- _EXERCISE INPUTS_

___

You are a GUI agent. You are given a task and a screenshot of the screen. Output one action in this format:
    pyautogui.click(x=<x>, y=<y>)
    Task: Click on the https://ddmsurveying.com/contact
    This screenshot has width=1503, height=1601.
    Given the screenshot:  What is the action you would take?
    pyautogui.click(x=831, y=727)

___

- _EXERCISE INSTRUCTIONS_
Set down the records above once more, exactly as they stand.

- _WRITTEN SOLUTION_
You are a GUI agent. You are given a task and a screenshot of the screen. Output one action in this format:
    pyautogui.click(x=<x>, y=<y>)
    Task: Click on the https://ddmsurveying.com/contact
    This screenshot has width=1503, height=1601.
    Given the screenshot:  What is the action you would take?
    pyautogui.click(x=831, y=727)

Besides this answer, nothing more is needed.